:: RECORDS TO USE

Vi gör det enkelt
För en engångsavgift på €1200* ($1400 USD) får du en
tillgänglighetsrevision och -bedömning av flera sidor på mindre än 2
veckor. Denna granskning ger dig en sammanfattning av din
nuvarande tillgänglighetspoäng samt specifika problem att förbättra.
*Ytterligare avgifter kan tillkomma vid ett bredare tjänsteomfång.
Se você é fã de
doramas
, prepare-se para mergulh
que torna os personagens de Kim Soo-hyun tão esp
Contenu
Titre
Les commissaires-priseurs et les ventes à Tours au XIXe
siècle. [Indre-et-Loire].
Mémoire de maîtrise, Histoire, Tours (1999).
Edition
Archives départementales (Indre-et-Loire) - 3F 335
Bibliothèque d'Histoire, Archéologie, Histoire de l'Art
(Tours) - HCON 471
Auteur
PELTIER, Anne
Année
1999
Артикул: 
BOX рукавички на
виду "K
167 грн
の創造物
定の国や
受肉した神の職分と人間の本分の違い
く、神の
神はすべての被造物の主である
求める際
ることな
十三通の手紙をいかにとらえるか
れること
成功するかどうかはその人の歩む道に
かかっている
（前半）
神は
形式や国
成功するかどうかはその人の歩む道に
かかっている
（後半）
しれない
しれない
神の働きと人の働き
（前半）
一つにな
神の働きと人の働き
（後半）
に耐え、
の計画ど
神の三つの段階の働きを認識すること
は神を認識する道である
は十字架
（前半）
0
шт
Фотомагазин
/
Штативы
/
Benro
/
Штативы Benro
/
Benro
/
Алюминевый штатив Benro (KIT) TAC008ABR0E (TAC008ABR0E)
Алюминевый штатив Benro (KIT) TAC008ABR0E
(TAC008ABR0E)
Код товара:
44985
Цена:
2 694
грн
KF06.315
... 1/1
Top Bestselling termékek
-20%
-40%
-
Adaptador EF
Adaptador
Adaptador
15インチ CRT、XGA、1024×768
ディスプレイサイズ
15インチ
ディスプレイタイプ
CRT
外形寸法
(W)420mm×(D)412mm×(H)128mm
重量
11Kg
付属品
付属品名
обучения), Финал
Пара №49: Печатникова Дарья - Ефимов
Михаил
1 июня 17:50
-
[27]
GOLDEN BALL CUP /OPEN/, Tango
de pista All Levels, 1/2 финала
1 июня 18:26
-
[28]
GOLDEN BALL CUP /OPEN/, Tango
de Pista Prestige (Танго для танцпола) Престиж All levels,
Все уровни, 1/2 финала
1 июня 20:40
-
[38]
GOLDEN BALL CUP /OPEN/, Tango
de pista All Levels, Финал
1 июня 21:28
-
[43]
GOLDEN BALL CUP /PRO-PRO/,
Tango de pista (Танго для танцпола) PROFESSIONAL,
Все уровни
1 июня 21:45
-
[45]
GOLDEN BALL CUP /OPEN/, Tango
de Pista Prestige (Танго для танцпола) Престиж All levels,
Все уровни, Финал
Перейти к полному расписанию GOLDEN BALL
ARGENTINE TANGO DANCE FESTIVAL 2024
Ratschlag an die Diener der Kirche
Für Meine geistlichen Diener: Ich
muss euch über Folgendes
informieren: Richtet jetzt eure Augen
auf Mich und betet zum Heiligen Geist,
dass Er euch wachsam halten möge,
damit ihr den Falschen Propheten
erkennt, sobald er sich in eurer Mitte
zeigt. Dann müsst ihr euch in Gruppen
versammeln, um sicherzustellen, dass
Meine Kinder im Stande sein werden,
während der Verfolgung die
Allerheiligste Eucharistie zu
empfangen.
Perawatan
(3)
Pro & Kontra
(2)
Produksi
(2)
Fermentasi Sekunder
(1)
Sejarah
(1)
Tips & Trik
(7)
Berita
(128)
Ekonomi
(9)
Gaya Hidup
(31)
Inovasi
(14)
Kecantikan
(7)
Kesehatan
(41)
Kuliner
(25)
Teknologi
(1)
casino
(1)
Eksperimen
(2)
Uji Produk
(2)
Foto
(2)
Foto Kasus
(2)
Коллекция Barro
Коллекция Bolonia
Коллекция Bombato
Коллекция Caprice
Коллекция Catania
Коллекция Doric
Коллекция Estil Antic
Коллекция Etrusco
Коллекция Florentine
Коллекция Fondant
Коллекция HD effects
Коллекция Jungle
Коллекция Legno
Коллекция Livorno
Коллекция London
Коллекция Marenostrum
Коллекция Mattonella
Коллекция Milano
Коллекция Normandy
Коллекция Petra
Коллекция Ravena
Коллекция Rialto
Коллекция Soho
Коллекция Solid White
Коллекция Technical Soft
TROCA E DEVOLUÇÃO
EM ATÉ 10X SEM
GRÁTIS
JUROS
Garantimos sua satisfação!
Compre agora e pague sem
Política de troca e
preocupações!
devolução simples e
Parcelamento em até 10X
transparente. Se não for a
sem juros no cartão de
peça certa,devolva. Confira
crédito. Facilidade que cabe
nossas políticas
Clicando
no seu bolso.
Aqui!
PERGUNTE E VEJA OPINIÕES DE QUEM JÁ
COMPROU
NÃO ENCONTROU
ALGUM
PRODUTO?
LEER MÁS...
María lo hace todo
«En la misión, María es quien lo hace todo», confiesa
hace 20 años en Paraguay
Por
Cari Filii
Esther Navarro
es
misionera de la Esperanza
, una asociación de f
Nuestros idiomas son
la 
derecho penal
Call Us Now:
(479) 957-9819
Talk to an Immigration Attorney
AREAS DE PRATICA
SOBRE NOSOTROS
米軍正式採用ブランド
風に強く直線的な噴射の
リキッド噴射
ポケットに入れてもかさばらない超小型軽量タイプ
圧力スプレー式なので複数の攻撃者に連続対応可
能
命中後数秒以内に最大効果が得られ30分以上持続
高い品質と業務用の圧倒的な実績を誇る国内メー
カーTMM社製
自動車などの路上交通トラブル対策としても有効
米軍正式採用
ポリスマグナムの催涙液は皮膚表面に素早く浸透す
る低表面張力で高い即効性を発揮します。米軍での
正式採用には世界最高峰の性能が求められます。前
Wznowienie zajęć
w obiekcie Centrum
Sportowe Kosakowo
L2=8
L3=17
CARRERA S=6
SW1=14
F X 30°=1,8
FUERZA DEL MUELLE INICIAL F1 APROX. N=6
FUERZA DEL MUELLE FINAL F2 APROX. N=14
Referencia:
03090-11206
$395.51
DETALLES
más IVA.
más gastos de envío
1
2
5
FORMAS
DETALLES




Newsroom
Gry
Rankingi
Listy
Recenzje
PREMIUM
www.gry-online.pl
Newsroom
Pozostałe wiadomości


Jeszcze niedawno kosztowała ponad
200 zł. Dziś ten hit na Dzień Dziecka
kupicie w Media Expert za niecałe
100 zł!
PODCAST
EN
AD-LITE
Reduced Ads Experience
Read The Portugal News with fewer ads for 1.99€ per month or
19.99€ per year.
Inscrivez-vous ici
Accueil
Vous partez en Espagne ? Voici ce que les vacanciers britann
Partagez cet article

::::

Copy each line of the preceding material that contains "Diener".

Ratschlag an die Diener der Kirche
Für Meine geistlichen Diener: Ich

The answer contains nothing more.